### The problem
Wherever the listing has a line with the string "مدونة", copy that line out.

### Material to process
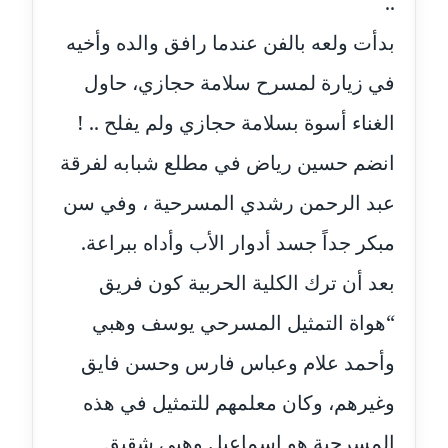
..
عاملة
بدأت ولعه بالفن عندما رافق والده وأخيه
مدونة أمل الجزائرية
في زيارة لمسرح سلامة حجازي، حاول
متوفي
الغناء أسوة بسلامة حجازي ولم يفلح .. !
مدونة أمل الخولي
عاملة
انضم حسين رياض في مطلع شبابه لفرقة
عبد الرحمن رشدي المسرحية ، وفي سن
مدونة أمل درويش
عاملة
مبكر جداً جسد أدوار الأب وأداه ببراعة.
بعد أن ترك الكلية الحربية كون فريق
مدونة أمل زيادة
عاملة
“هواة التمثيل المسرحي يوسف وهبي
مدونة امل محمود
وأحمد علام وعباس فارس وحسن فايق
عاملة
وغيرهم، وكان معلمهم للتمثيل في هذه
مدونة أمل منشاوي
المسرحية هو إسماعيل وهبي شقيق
...
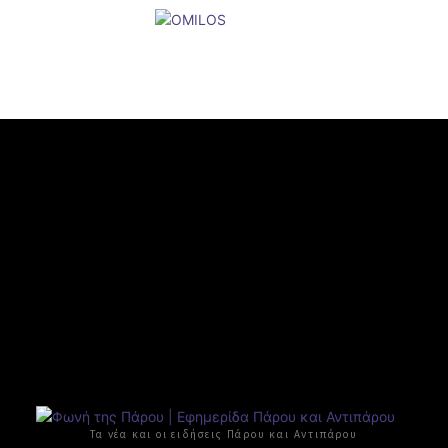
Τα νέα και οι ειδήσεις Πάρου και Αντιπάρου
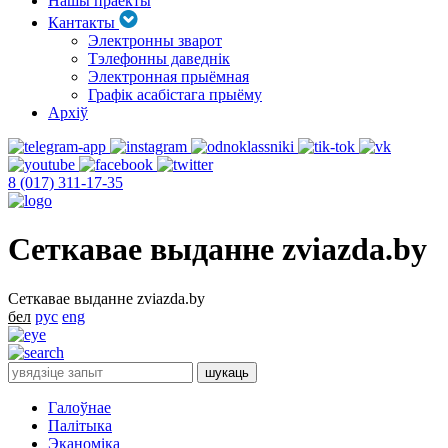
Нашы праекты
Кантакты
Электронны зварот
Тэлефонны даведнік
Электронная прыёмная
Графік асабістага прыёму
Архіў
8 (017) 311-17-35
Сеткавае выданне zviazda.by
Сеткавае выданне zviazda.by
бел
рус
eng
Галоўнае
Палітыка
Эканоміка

### Task result
مدونة أمل الجزائرية
مدونة أمل الخولي
مدونة أمل درويش
مدونة أمل زيادة
مدونة امل محمود
مدونة أمل منشاوي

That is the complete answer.